この曲を聞くと、社会に出たばかりの頃の事を思い出します。
初めて入社した会社はアパレルで、東京コレクションへも参加している会社でした。
当時、東京コレクションといっても、知名度のある会社は“代々木テント”と呼ばれる代々木に特設で作られた大きな会場でコレクションを発表していました。
ここでの発表でなければ“東コレ参加”とは言えなかったんです。
入社前、秋冬コレクションの際に、私が通う学校の、入社が決まっている生徒のみ、コレクションに招待してもらえました。

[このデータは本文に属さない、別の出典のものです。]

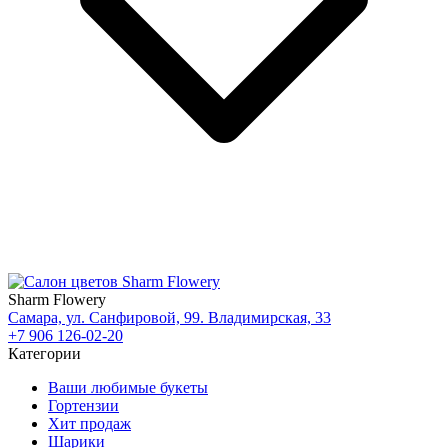
Sharm Flowery
Самара, ул. Санфировой, 99. Владимирская, 33
+7 906 126-02-20
Категории
Ваши любимые букеты
Гортензии
Хит продаж
Шарики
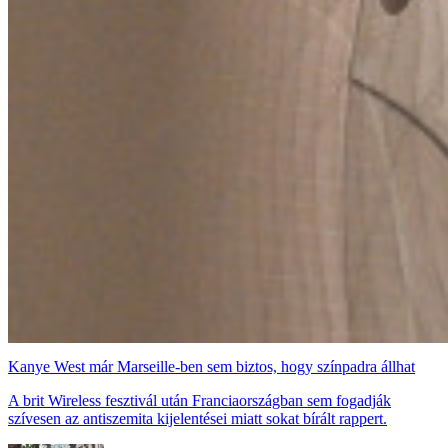
Kanye West már Marseille-ben sem biztos, hogy színpadra állhat
A brit Wireless fesztivál után Franciaországban sem fogadják
szívesen az antiszemita kijelentései miatt sokat bírált rappert.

東コレは、私がいた会社と、もう一社某デザイナーのコレクションを見に連れて行ってもらえたのですが、私が入社予定の会社には、本当に可愛いモデルさんが起用されていました。
私も入社したら彼女に会えるかも?!と本当に楽しみにしていました。
そして入社数週間後が初の東コレでした。
残念ながら、大好きなモデルさんは前シーズンを最後に、東コレには参加しなくなってしまっていました。

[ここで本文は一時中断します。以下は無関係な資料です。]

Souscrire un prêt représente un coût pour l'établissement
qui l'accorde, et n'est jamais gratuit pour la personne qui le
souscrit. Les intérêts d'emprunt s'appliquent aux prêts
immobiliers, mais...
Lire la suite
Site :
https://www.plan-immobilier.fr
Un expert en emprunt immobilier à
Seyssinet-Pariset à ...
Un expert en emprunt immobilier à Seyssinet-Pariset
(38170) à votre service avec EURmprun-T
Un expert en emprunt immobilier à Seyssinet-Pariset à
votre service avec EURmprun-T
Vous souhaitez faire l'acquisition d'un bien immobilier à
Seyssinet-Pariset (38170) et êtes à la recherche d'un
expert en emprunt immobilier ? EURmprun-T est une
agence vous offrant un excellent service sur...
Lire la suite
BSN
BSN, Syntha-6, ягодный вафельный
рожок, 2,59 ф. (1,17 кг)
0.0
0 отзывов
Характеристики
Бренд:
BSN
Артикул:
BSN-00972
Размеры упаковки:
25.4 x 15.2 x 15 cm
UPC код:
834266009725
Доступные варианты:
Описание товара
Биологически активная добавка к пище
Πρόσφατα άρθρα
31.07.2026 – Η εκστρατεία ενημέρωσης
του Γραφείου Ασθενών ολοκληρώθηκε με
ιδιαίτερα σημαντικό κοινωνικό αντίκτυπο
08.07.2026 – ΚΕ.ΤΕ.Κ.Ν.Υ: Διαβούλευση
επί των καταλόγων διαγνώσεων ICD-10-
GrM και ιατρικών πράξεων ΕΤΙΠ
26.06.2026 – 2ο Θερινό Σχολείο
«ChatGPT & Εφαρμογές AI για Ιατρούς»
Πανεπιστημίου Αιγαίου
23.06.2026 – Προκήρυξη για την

元々パリコレでも活躍していたモデルさんだったんです。
ただこの時、日本人モデルとしては凄く有名な秀華(たしかこの字だったと思うのですが…)がいたと思います。
残念ながら、私は企画部入社だったため、楽はさせてもらえないという事で、でも新人だったので、同期入社の女の子と一緒に日本語の通じないモデルさんの担当になったと記憶しております。
本当にあっという間の経験でした。
7時頃に帰れたのは入社して初日かそこらだけ、後は連日終電間際か終電過ぎでした。
深夜にタクシー、最初の日は本当に拾う事が出来ず、2時間近くかかりました。
当時はまだ深夜のタクシー帰りのOLやサラリーマンは少なくなかったんです。
会社は六本木の近くにあり、当時は週末は勿論、平日でも酔っ払ったサラリーマンやOLが毎晩いました
ちなみに私が初めてきらせてもらった企画書は、この時のマリエ(つまりはラストを飾るウェディング・ドレス)でした。
この時の音楽はスローな感じの少し暗めの、でもとても綺麗な曲が多く採用されていました。

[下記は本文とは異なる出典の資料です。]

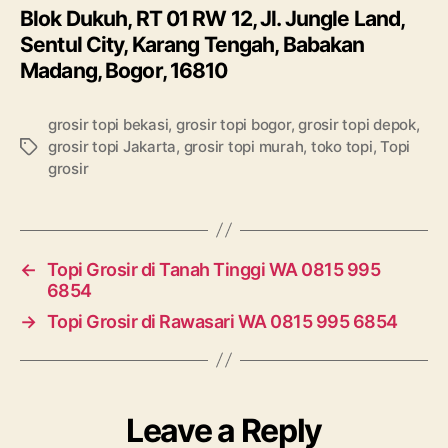
Blok Dukuh, RT 01 RW 12, Jl. Jungle Land,
Sentul City, Karang Tengah, Babakan
Madang, Bogor, 16810
grosir topi bekasi
,
grosir topi bogor
,
grosir topi depok
,
grosir topi Jakarta
,
grosir topi murah
,
toko topi
,
Topi
Tags
grosir
←
Topi Grosir di Tanah Tinggi WA 0815 995
6854
→
Topi Grosir di Rawasari WA 0815 995 6854
Leave a Reply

「I'm not in love」はその中の一曲でした。
会社の同期、そしてほぼ同期(同じ頃入社)は11人ほどいました。
殆どが専門学校を出ての企画部や技術部でした。
そして普通に高校を出て、地方から出てきて転職という男の子が営業部に入りました。
地方から出たてで、思い切りご出身地の色が出ていて面白い男の子でした。
当時から既に毒舌というか、きつい性格だった私は、気に入られるか嫌われるか、両極端でした。
その営業の男の子のうちの一人は私の事が怖かったそうです…私の方が年下だったのに…。
もう一人は私に仕事の事で話しかけて、はっきり物を言われ、いったん引き下がったようです(苦笑)
でも懲りなかったんですね~。
ある日私が営業の部屋に用事があって言った際に、仕事以外のことを話しかけてきました。
それが東コレの音楽についてでした。
音楽好きな私が乗ってこないはずはなかったんです。
それ以来、彼からよくCDを借りるようになりました。